Pictures appear among the records below and must be omitted. Repeat exactly the lines from the line with "configurable parameter" to the line with "Orange County", both included.
========
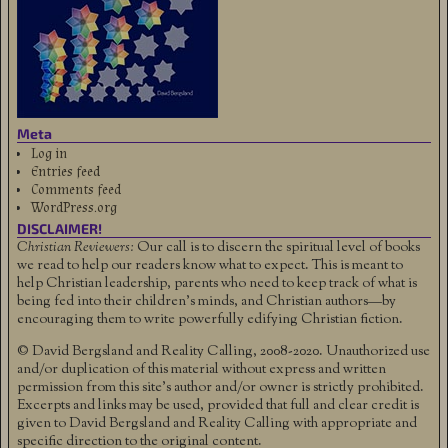
Meta
Log in
Entries feed
Comments feed
WordPress.org
DISCLAIMER!
Christian Reviewers:
Our call is to discern the spiritual level of books
we read to help our readers know what to expect. This is meant to
help Christian leadership, parents who need to keep track of what is
being fed into their children's minds, and Christian authors—by
encouraging them to write powerfully edifying Christian fiction.
© David Bergsland and Reality Calling, 2008-2020. Unauthorized use
and/or duplication of this material without express and written
permission from this site’s author and/or owner is strictly prohibited.
Excerpts and links may be used, provided that full and clear credit is
given to David Bergsland and Reality Calling with appropriate and
specific direction to the original content.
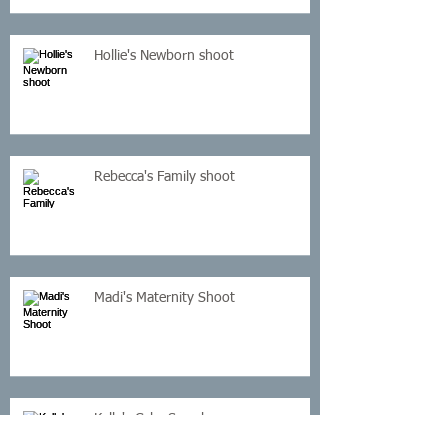
Hollie's Newborn shoot
Rebecca's Family shoot
Madi's Maternity Shoot
Kelly's Cake Smash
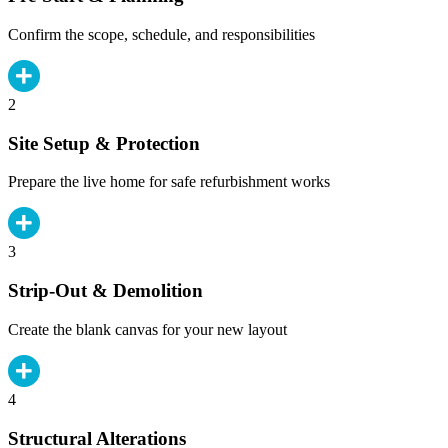
Confirm the scope, schedule, and responsibilities
2
Site Setup & Protection
Prepare the live home for safe refurbishment works
3
Strip-Out & Demolition
Create the blank canvas for your new layout
4
Structural Alterations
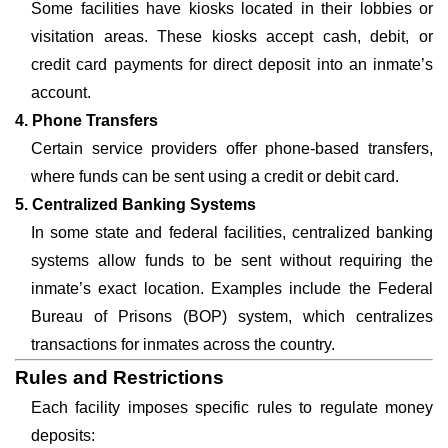
Some facilities have kiosks located in their lobbies or
visitation areas. These kiosks accept cash, debit, or
credit card payments for direct deposit into an inmate’s
account.
4. Phone Transfers
Certain service providers offer phone-based transfers,
where funds can be sent using a credit or debit card.
5. Centralized Banking Systems
In some state and federal facilities, centralized banking
systems allow funds to be sent without requiring the
inmate’s exact location. Examples include the Federal
Bureau of Prisons (BOP) system, which centralizes
transactions for inmates across the country.
Rules and Restrictions
Each facility imposes specific rules to regulate money
deposits:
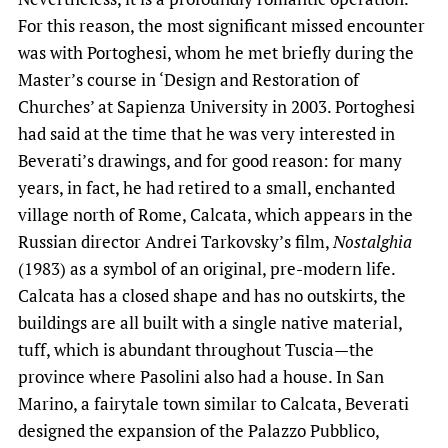
For this reason, the most significant missed encounter
was with Portoghesi, whom he met briefly during the
Master’s course in ‘Design and Restoration of
Churches’ at Sapienza University in 2003. Portoghesi
had said at the time that he was very interested in
Beverati’s drawings, and for good reason: for many
years, in fact, he had retired to a small, enchanted
village north of Rome, Calcata, which appears in the
Russian director Andrei Tarkovsky’s film,
Nostalghia
(1983) as a symbol of an original, pre-modern life.
Calcata has a closed shape and has no outskirts, the
buildings are all built with a single native material,
tuff, which is abundant throughout Tuscia—the
province where Pasolini also had a house. In San
Marino, a fairytale town similar to Calcata, Beverati
designed the expansion of the Palazzo Pubblico,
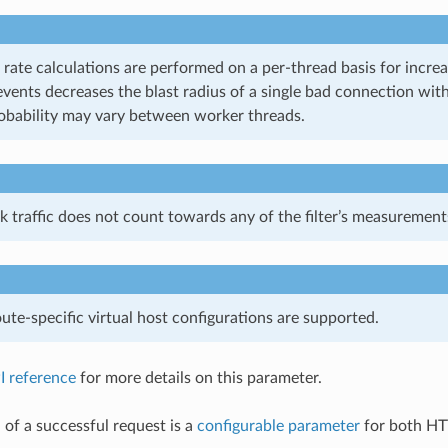
 rate calculations are performed on a per-thread basis for incre
events decreases the blast radius of a single bad connection wit
robability may vary between worker threads.
k traffic does not count towards any of the filter’s measurement
te-specific virtual host configurations are supported.
I reference
for more details on this parameter.
 of a successful request is a
configurable parameter
for both HT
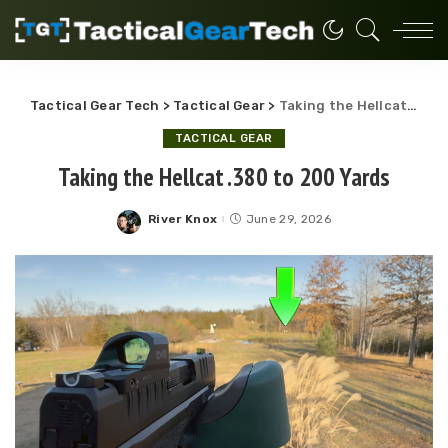
Tactical Gear Tech
>
Tactical Gear
>
Taking the Hellcat .380 to 200 Yards
TACTICAL GEAR
Taking the Hellcat .380 to 200 Yards
River Knox
June 29, 2026
Posted
by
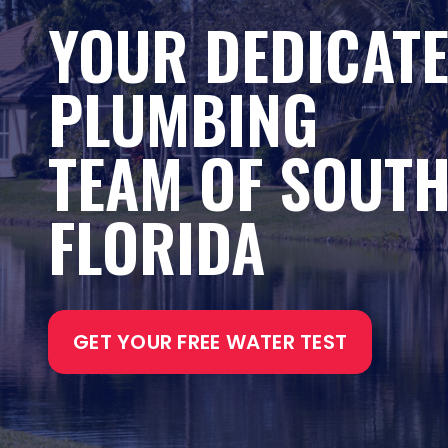
YOUR DEDICAT
PLUMBING
TEAM OF SOUT
FLORIDA
GET YOUR FREE WATER TEST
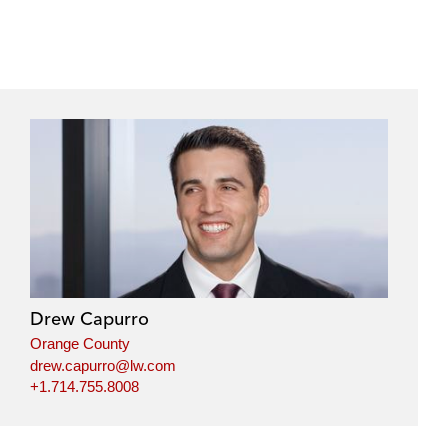
Drew Capurro
Orange County
drew.capurro@lw.com
+1.714.755.8008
========
▶ _Your solution_
configurable parameter
for both HT
Tactical Gear Tech
>
Tactical Gear
>
Taking the Hellcat .380 to 200 Yards
TACTICAL GEAR
Taking the Hellcat .380 to 200 Yards
River Knox
June 29, 2026
Posted
by
YOUR DEDICAT
PLUMBING
TEAM OF SOUT
FLORIDA
GET YOUR FREE WATER TEST
Drew Capurro
Orange County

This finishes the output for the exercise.